> PROBLEM TO SOLVE: Each record below needs to be copied out exactly as it stands.

[Document understanding data]

☆ ☆ ☆ ☆ ☆

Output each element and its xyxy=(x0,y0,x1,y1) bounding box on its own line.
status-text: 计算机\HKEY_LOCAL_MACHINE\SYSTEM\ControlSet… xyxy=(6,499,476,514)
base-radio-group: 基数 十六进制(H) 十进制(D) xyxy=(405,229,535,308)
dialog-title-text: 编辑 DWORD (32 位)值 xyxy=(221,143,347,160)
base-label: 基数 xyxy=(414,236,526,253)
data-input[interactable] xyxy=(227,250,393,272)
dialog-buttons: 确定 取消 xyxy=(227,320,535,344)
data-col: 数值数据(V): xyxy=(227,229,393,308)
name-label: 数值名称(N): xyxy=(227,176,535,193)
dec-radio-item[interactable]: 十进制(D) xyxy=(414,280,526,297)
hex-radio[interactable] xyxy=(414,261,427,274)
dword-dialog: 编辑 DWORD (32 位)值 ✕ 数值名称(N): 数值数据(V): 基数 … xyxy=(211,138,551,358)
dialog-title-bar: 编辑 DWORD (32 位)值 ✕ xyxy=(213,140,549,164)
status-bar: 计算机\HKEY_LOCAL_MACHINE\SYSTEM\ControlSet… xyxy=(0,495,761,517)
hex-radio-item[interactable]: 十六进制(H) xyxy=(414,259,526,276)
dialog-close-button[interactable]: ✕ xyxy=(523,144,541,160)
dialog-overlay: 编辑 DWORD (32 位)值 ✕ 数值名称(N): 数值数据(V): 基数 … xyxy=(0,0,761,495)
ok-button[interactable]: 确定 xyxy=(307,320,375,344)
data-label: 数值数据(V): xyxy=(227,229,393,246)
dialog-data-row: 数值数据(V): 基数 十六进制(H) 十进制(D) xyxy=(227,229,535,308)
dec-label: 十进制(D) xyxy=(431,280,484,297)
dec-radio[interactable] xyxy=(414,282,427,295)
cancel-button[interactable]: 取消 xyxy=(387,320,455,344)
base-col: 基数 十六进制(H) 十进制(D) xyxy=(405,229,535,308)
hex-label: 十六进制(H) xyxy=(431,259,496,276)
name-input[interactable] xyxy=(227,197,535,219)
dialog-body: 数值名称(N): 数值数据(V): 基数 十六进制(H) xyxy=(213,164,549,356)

☆ ☆ ☆ ☆ ☆

> FINAL ANSWER:
Output each element and its xyxy=(x0,y0,x1,y1) bounding box on its own line.
status-text: 计算机\HKEY_LOCAL_MACHINE\SYSTEM\ControlSet… xyxy=(6,499,476,514)
base-radio-group: 基数 十六进制(H) 十进制(D) xyxy=(405,229,535,308)
dialog-title-text: 编辑 DWORD (32 位)值 xyxy=(221,143,347,160)
base-label: 基数 xyxy=(414,236,526,253)
data-input[interactable] xyxy=(227,250,393,272)
dialog-buttons: 确定 取消 xyxy=(227,320,535,344)
data-col: 数值数据(V): xyxy=(227,229,393,308)
name-label: 数值名称(N): xyxy=(227,176,535,193)
dec-radio-item[interactable]: 十进制(D) xyxy=(414,280,526,297)
hex-radio[interactable] xyxy=(414,261,427,274)
dword-dialog: 编辑 DWORD (32 位)值 ✕ 数值名称(N): 数值数据(V): 基数 … xyxy=(211,138,551,358)
dialog-title-bar: 编辑 DWORD (32 位)值 ✕ xyxy=(213,140,549,164)
status-bar: 计算机\HKEY_LOCAL_MACHINE\SYSTEM\ControlSet… xyxy=(0,495,761,517)
hex-radio-item[interactable]: 十六进制(H) xyxy=(414,259,526,276)
dialog-close-button[interactable]: ✕ xyxy=(523,144,541,160)
dialog-overlay: 编辑 DWORD (32 位)值 ✕ 数值名称(N): 数值数据(V): 基数 … xyxy=(0,0,761,495)
ok-button[interactable]: 确定 xyxy=(307,320,375,344)
data-label: 数值数据(V): xyxy=(227,229,393,246)
dialog-data-row: 数值数据(V): 基数 十六进制(H) 十进制(D) xyxy=(227,229,535,308)
dec-label: 十进制(D) xyxy=(431,280,484,297)
dec-radio[interactable] xyxy=(414,282,427,295)
cancel-button[interactable]: 取消 xyxy=(387,320,455,344)
base-col: 基数 十六进制(H) 十进制(D) xyxy=(405,229,535,308)
hex-label: 十六进制(H) xyxy=(431,259,496,276)
name-input[interactable] xyxy=(227,197,535,219)
dialog-body: 数值名称(N): 数值数据(V): 基数 十六进制(H) xyxy=(213,164,549,356)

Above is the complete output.